KLM, the Dutch flag carrier, got a €3.4bn bailout yesterday, which is predominantly made up of state backed loans to be granted by commercial banks. The EU have approved the bailout which will solve the immediate liquidity problems of the airline, which is the Netherlands’ second largest private employer in the country.
Over in the US: California are shutting down gyms, churches, bars and indoor dining venues due to their covid spike. The state has seen an increase in daily cases by almost 50% over the last fortnight.
Staying in California, Tesla had a wild day of it yesterday, with the company up more than 16% on the day at one point, before closing the session 3% lower than it had started. The last time they had a 15% move higher was back in 2010, when their shares moved up from $17. Their share price is now $1,500! The move yesterday was being put down to short-sellers finally pulling the plug on their positions and having to go back into the market and buy back the shares they’d sold.
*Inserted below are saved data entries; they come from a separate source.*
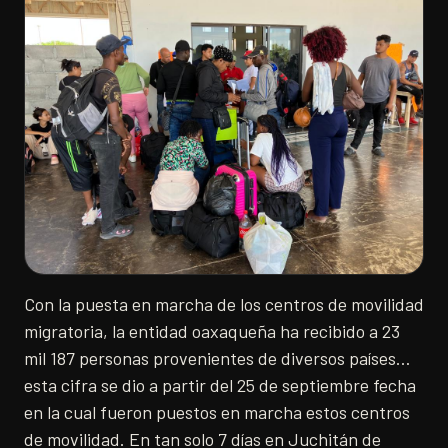
Con la puesta en marcha de los centros de movilidad
migratoria, la entidad oaxaqueña ha recibido a 23
mil 187 personas provenientes de diversos países…
esta cifra se dio a partir del 25 de septiembre fecha
en la cual fueron puestos en marcha estos centros
de movilidad. En tan solo 7 días en Juchitán de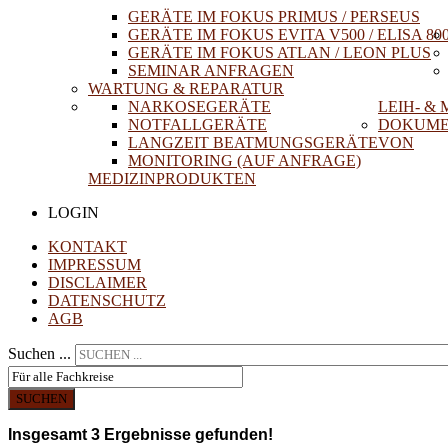
GERÄTE IM FOKUS PRIMUS / PERSEUS
GERÄTE IM FOKUS EVITA V500 / ELISA 80
GERÄTE IM FOKUS ATLAN / LEON PLUS
SEMINAR ANFRAGEN
WARTUNG & REPARATUR
NARKOSEGERÄTE
LEIH- &
NOTFALLGERÄTE
DOKUME
LANGZEIT BEATMUNGSGERÄTE
VON
MONITORING (AUF ANFRAGE)
MEDIZINPRODUKTEN
LOGIN
KONTAKT
IMPRESSUM
DISCLAIMER
DATENSCHUTZ
AGB
Suchen ...
SUCHEN
Insgesamt
3
Ergebnisse gefunden!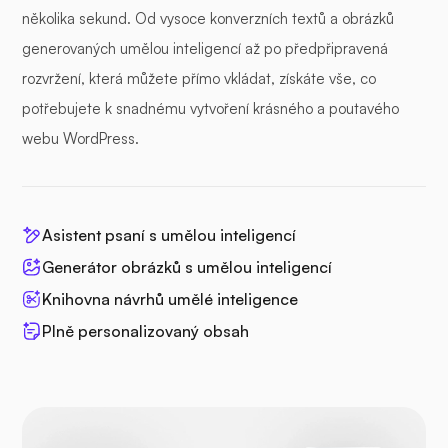
několika sekund. Od vysoce konverzních textů a obrázků
generovaných umělou inteligencí až po předpřipravená
rozvržení, která můžete přímo vkládat, získáte vše, co
potřebujete k snadnému vytvoření krásného a poutavého
webu WordPress.
Asistent psaní s umělou inteligencí
Generátor obrázků s umělou inteligencí
Knihovna návrhů umělé inteligence
Plně personalizovaný obsah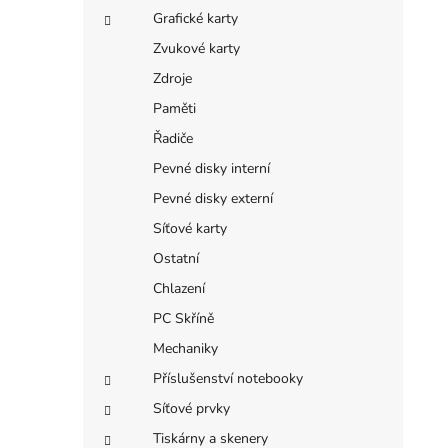
Grafické karty
Zvukové karty
Zdroje
Paměti
Řadiče
Pevné disky interní
Pevné disky externí
Síťové karty
Ostatní
Chlazení
PC Skříně
Mechaniky
Příslušenství notebooky
Síťové prvky
Tiskárny a skenery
Elon Musk was briefly worth $70.5bn as the stock surged higher, which put him ahead of Warren Buffet, at number seven on the global rich list.
In Asia, the big news is that the UK aircraft carrier HMS Queen Elizabeth is set to join the US and Japan for war games in the Far East. The move is being widely reported as the UK ‘confronting China’ and previously China had warned that any deployment of a carrier into the region would be a ‘hostile act’. The US are also set to officially reject China’s maritime claims in the South China Sea. The move is said to be largely symbolic, but yet another area that the countries can disagree on and further erode relations over.
Adding to the Anglo-Sino tensions will likely be a decision from government today to ban Huawei equipment being deployed into the UK’s 5G network and we could also see China’s investment in critical energy infrastructure blocked too.
There’s a good piece in the FT today about UK-China relations, which have moved from a golden age under David Cameron to a deep freeze of late. It’s a long read, but worth the time.
Today we’ll be listening to a number of Federal Reserve speakers and also the possible announcement from the House of Commons on Huawei. Markets aren’t starting in the best mood, so risk aversion, if it continues, could well spill into the FX market.